▸ **TASK STATEMENT**
Exact transcript, pictures excluded: write out every record below.

---- RECORD SET

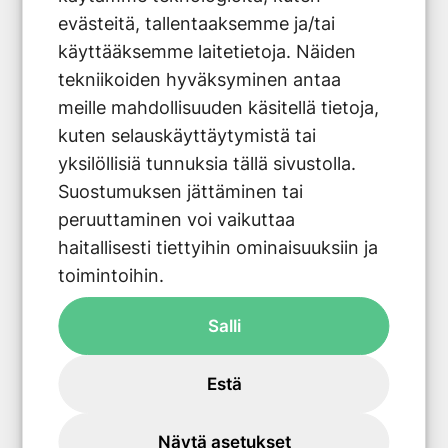
Aurinkosähkön myynti ei vaikuta
evästeitä, tallentaaksemme ja/tai
kotitalousvähennykseen. Kuitenkin
käyttääksemme laitetietoja. Näiden
aurinkopaneelien asennus- ja
tekniikoiden hyväksyminen antaa
huoltotyöt voivat oikeuttaa
meille mahdollisuuden käsitellä tietoja,
kotitalousvähennykseen, jos ne
kuten selauskäyttäytymistä tai
tehdään olemassa olevaan asuntoon tai
yksilöllisiä tunnuksia tällä sivustolla.
vapaa-ajan asuntoon.
Suostumuksen jättäminen tai
Uudisrakentamiseen liittyvät työt eivät
peruuttaminen voi vaikuttaa
ole vähennyskelpoisia.
haitallisesti tiettyihin ominaisuuksiin ja
toimintoihin.
Salli
Estä
Näytä asetukset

--------

▸ **EXPECTED OUTPUT**
Aurinkosähkön myynti ei vaikuta
evästeitä, tallentaaksemme ja/tai
kotitalousvähennykseen. Kuitenkin
käyttääksemme laitetietoja. Näiden
aurinkopaneelien asennus- ja
tekniikoiden hyväksyminen antaa
huoltotyöt voivat oikeuttaa
meille mahdollisuuden käsitellä tietoja,
kotitalousvähennykseen, jos ne
kuten selauskäyttäytymistä tai
tehdään olemassa olevaan asuntoon tai
yksilöllisiä tunnuksia tällä sivustolla.
vapaa-ajan asuntoon.
Suostumuksen jättäminen tai
Uudisrakentamiseen liittyvät työt eivät
peruuttaminen voi vaikuttaa
ole vähennyskelpoisia.
haitallisesti tiettyihin ominaisuuksiin ja
toimintoihin.
Salli
Estä
Näytä asetukset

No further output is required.